Experian has been fined $650,000 for violating spam laws. And the American Justice Department and trade regulator
also slapped a permanent injunction on the company
forbidding them from f***ing around anymore.
From The Verge, quote,
If you've been unlucky enough to receive experience spam,
you may already know the format.
A new car has been noticed on your account.
Please confirm it.
You need dark web monitoring to protect you.
Or that old classic, boost your FICO score. When you log into your account, you're treated to a
page that wants you to upgrade your account or sign up for a loan, unquote. Indeed, email shown
in court documents actually have the audacity to start with, this is not a marketing email.
There is no unsubscribe link, only a note that customers can update
some alerts and communications preferences,
but will still, quote,
receive notifications like this one on account status.

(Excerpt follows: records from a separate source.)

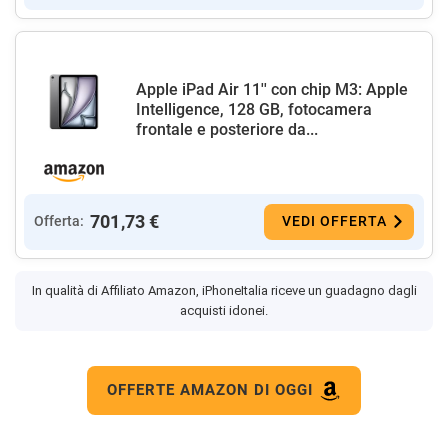
Apple iPad Air 11'' con chip M3: Apple
Intelligence, 128 GB, fotocamera
frontale e posteriore da...
701,73 €
Offerta:
VEDI OFFERTA
In qualità di Affiliato Amazon, iPhoneItalia riceve un guadagno dagli
acquisti idonei.
OFFERTE AMAZON DI OGGI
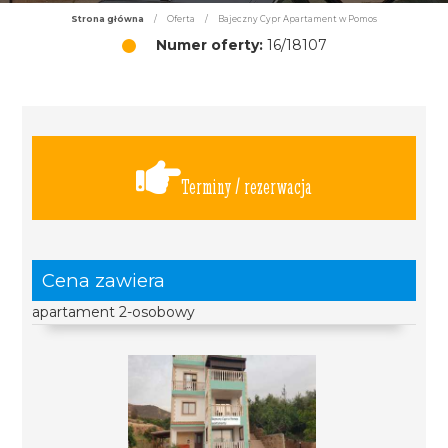
Strona główna
/
Oferta
/
Bajeczny Cypr Apartament w Pomos
Numer oferty:
16/18107
Terminy / rezerwacja
Cena zawiera
apartament 2-osobowy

A new study finds that of the marketers
currently using X or Instagram,
80% said they will try Meta's new Threads app, even though they realize
this will fragment their social outreach. The numbers come from Capterra's 2023 Social Media
Landscape Survey. We have a link to that report in our newsletter, which you can subscribe to for
free by tapping the link in the show notes. 66% say they think Threads will weaken the marketing
potential of Instagram and Facebook.
And more than two-thirds of marketers say their brand has indeed created an account on at least one upstart Twitter competitor like Mastodon or Blue Sky.
Quoting a marketing analyst at Capterra,
Experimenting with new social media platforms should be encouraged, but avoid overcommitting.

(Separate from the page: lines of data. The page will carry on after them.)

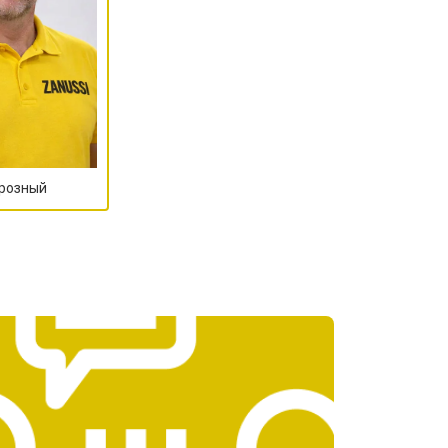
Грозный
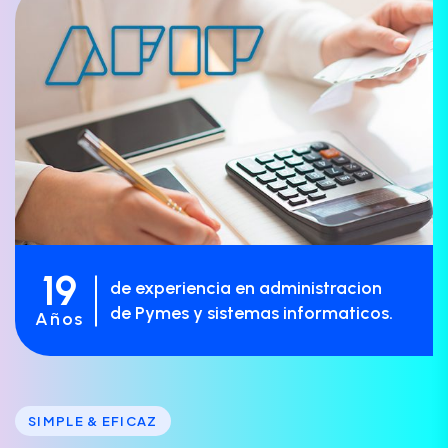
19
de experiencia en administracion
de Pymes y sistemas informaticos.
Años
SIMPLE & EFICAZ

Marketers need to assess whether they're equipped to manage another platform, if the app delivers on safety and security,
and if the platform offers must-have capabilities or features, unquote.

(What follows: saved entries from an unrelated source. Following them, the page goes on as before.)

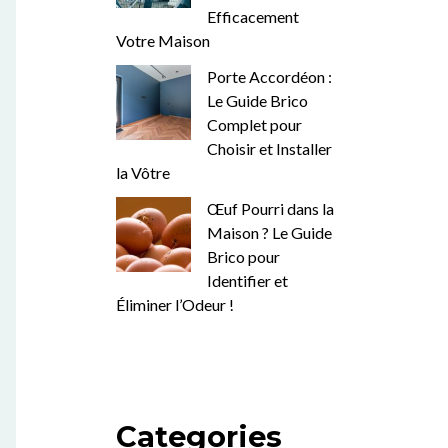
Efficacement
Votre Maison
Porte Accordéon :
Le Guide Brico
Complet pour
Choisir et Installer
la Vôtre
Œuf Pourri dans la
Maison ? Le Guide
Brico pour
Identifier et
Éliminer l’Odeur !
Categories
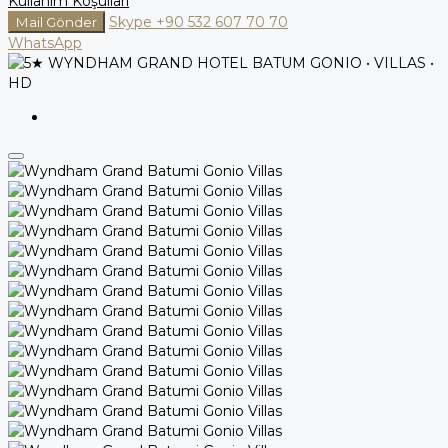
Kullanım Koşulları
Skype
+90 532 607 70 70
Mail Gönder
WhatsApp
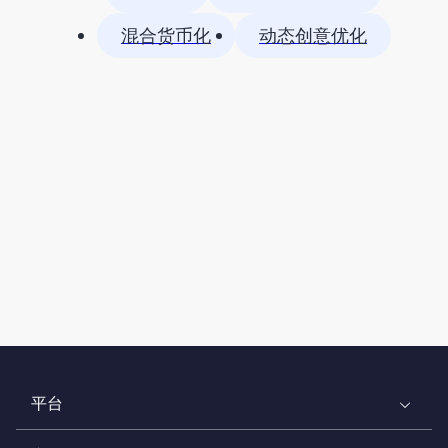
混合货币化
动态创意优化
平台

Their study found 52% of marketers polled said they were likely to use Threads because they believe
it has better user safety and security. Do you have business insurance? If not, how would you pay to recover
from a cyber attack, fire damage, theft, or a lawsuit? No business or profession is risk-free.
Without insurance, your assets are at risk from major financial losses, data breaches,
and natural disasters. Get customized coverage today starting at $19 per month at zensurance.com.
Be protected. Be Zen.
Web traffic coming from X, formerly Twitter, has declined sharply in the past year.
The parent company of WordPress says traffic from X to a sample of large and small news websites
fell by an average of 24% from the first half of last year to the first half of this year.
A source of the New York Times told Digiday they'd seen a sharp drop since X started throttling links
to the news site, artificially adding a four to five second delay before the site loaded.
It's not clear why X implemented those delays on the Times and a handful of other news sites
and competitors.
But I don't think you need a PhD in psychology to understand how Elon Musk thinks.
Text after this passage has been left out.